### PROBLEM TO SOLVE:
Your answer should be the records, copied exactly, with the pictures removed.

### MATERIAL SUPPLIED:
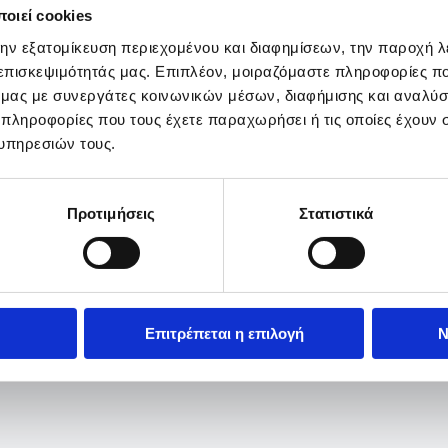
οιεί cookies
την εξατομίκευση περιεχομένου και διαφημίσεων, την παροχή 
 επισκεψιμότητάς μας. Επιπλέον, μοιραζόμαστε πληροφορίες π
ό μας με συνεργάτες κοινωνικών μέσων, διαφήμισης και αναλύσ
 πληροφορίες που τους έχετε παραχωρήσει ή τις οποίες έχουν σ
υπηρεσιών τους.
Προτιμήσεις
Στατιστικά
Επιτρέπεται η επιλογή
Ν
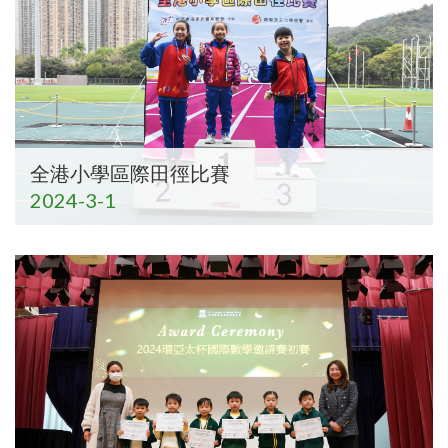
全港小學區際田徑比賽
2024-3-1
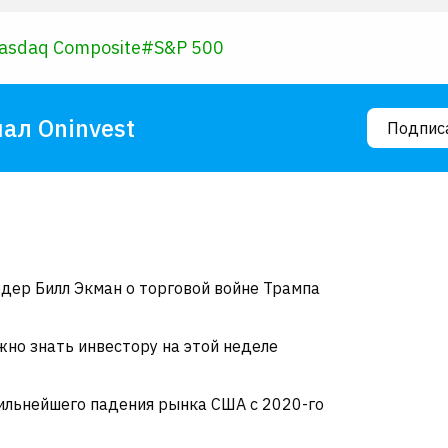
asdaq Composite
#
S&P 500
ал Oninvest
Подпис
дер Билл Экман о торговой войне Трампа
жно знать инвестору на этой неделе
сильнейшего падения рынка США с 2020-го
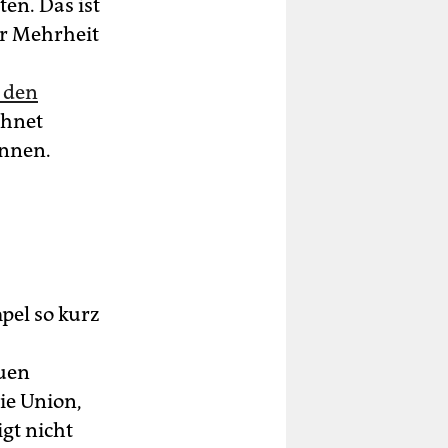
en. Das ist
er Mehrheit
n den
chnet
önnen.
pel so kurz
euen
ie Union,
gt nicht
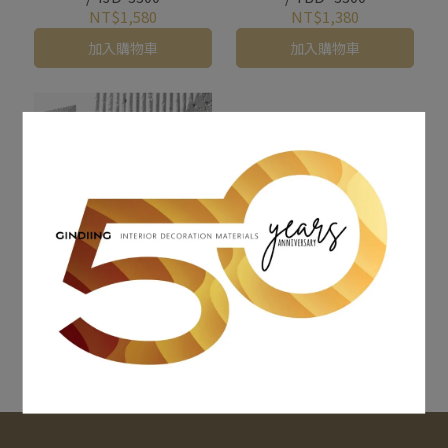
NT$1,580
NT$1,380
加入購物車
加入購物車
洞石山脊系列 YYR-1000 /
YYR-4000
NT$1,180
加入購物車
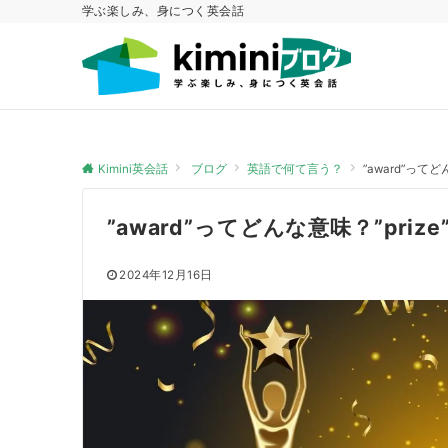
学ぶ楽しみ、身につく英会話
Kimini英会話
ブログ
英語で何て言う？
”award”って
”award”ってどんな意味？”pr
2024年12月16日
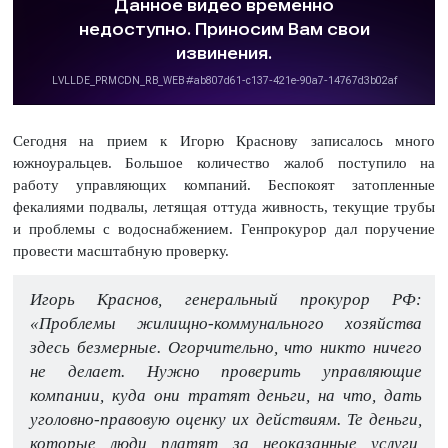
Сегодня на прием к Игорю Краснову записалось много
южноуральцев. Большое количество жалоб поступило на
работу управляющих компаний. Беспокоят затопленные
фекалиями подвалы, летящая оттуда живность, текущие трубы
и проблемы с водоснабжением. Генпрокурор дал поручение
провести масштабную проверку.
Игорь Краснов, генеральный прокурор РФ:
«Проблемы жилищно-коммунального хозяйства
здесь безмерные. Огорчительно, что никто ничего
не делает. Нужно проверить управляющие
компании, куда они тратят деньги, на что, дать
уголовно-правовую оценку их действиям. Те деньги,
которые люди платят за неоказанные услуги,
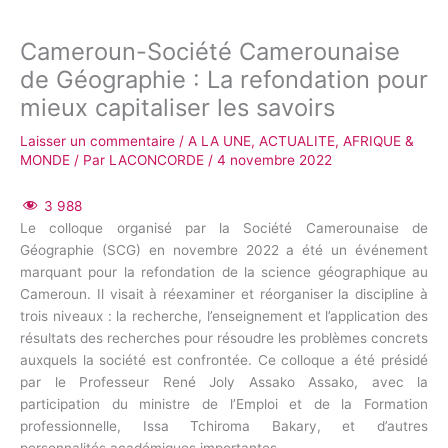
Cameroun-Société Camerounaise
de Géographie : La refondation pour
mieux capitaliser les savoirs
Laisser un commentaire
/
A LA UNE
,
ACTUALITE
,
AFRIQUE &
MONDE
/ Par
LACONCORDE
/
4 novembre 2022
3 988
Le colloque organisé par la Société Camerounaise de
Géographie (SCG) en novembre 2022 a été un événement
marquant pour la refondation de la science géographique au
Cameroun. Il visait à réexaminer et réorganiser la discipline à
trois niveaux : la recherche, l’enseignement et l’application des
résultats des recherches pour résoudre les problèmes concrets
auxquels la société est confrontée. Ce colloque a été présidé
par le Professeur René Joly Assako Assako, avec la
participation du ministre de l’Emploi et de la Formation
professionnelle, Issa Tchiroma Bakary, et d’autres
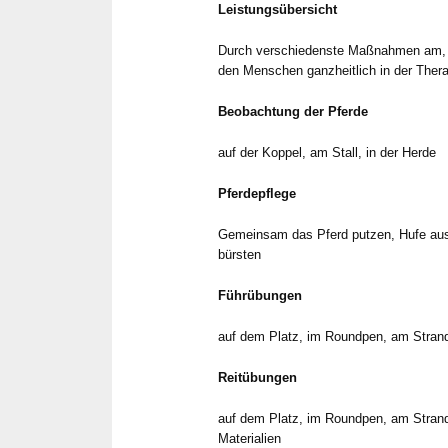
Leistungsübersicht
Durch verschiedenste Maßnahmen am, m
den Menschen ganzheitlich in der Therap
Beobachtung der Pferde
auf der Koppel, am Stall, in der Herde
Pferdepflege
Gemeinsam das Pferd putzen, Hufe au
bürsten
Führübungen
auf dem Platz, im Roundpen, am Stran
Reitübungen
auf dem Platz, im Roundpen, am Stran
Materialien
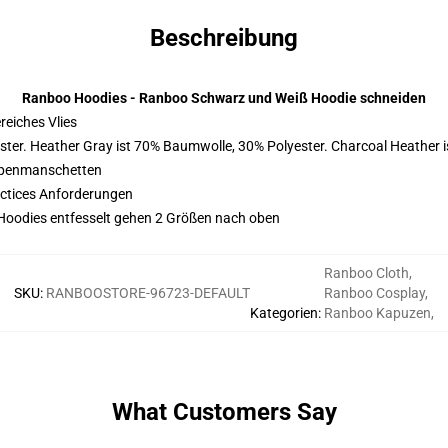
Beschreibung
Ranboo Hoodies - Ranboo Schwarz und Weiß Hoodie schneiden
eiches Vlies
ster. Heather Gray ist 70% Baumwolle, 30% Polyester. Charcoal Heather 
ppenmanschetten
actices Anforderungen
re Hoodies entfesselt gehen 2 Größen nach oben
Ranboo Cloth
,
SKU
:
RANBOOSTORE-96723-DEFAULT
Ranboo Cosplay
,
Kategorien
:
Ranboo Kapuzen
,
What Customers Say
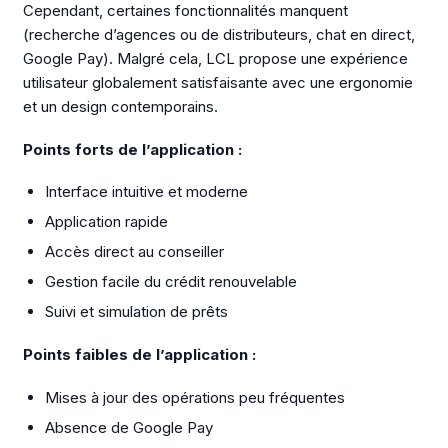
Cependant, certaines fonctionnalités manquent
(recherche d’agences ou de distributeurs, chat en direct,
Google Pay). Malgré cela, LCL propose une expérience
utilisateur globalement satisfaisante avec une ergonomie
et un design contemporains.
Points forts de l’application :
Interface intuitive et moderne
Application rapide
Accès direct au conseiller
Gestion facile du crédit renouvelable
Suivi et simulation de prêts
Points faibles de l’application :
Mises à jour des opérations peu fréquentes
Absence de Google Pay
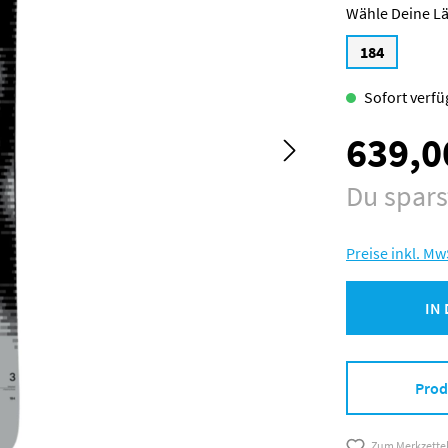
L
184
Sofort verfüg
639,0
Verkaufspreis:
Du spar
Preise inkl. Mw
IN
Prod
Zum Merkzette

### SOLUTION BELOW:
οιεί cookies
την εξατομίκευση περιεχομένου και διαφημίσεων, την παροχή 
 επισκεψιμότητάς μας. Επιπλέον, μοιραζόμαστε πληροφορίες π
ό μας με συνεργάτες κοινωνικών μέσων, διαφήμισης και αναλύσ
 πληροφορίες που τους έχετε παραχωρήσει ή τις οποίες έχουν σ
υπηρεσιών τους.
Προτιμήσεις
Στατιστικά
Επιτρέπεται η επιλογή
Ν
全港小學區際田徑比賽
2024-3-1
asdaq Composite
#
S&P 500
ал Oninvest
Подпис
дер Билл Экман о торговой войне Трампа
жно знать инвестору на этой неделе
сильнейшего падения рынка США с 2020-го
en. Das ist
er Mehrheit
n den
chnet
önnen.
pel so kurz
euen
ie Union,
gt nicht
NT$1,580
NT$1,380
加入購物車
加入購物車
洞石山脊系列 YYR-1000 /
YYR-4000
NT$1,180
加入購物車
学ぶ楽しみ、身につく英会話
Kimini英会話
ブログ
英語で何て言う？
”award”って
”award”ってどんな意味？”pr
2024年12月16日
Сегодня на прием к Игорю Краснову записалось много
южноуральцев. Большое количество жалоб поступило на
работу управляющих компаний. Беспокоят затопленные
фекалиями подвалы, летящая оттуда живность, текущие трубы
и проблемы с водоснабжением. Генпрокурор дал поручение
провести масштабную проверку.
Игорь Краснов, генеральный прокурор РФ:
«Проблемы жилищно-коммунального хозяйства
здесь безмерные. Огорчительно, что никто ничего
не делает. Нужно проверить управляющие
компании, куда они тратят деньги, на что, дать
уголовно-правовую оценку их действиям. Те деньги,
которые люди платят за неоказанные услуги,
Cameroun-Société Camerounaise
de Géographie : La refondation pour
mieux capitaliser les savoirs
Laisser un commentaire
/
A LA UNE
,
ACTUALITE
,
AFRIQUE &
MONDE
/ Par
LACONCORDE
/
4 novembre 2022
3 988
Le colloque organisé par la Société Camerounaise de
Géographie (SCG) en novembre 2022 a été un événement
marquant pour la refondation de la science géographique au
Cameroun. Il visait à réexaminer et réorganiser la discipline à
trois niveaux : la recherche, l’enseignement et l’application des
résultats des recherches pour résoudre les problèmes concrets
auxquels la société est confrontée. Ce colloque a été présidé
par le Professeur René Joly Assako Assako, avec la
participation du ministre de l’Emploi et de la Formation
professionnelle, Issa Tchiroma Bakary, et d’autres
Leistungsübersicht
Durch verschiedenste Maßnahmen am, m
den Menschen ganzheitlich in der Therap
Beobachtung der Pferde
auf der Koppel, am Stall, in der Herde
Pferdepflege
Gemeinsam das Pferd putzen, Hufe au
bürsten
Führübungen
auf dem Platz, im Roundpen, am Stran
Reitübungen
auf dem Platz, im Roundpen, am Stran
Materialien
Beschreibung
Ranboo Hoodies - Ranboo Schwarz und Weiß Hoodie schneiden
eiches Vlies
ster. Heather Gray ist 70% Baumwolle, 30% Polyester. Charcoal Heather 
ppenmanschetten
actices Anforderungen
re Hoodies entfesselt gehen 2 Größen nach oben
Ranboo Cloth
,
SKU
:
RANBOOSTORE-96723-DEFAULT
Ranboo Cosplay
,
Kategorien
:
Ranboo Kapuzen
,
What Customers Say
Cependant, certaines fonctionnalités manquent
(recherche d’agences ou de distributeurs, chat en direct,
Google Pay). Malgré cela, LCL propose une expérience
utilisateur globalement satisfaisante avec une ergonomie
et un design contemporains.
Points forts de l’application :
Interface intuitive et moderne
Application rapide
Accès direct au conseiller
Gestion facile du crédit renouvelable
Suivi et simulation de prêts
Points faibles de l’application :
Mises à jour des opérations peu fréquentes
Absence de Google Pay
L
184
Sofort verfüg
639,0
Verkaufspreis:
Du spar
Preise inkl. Mw
IN
Prod
Zum Merkzette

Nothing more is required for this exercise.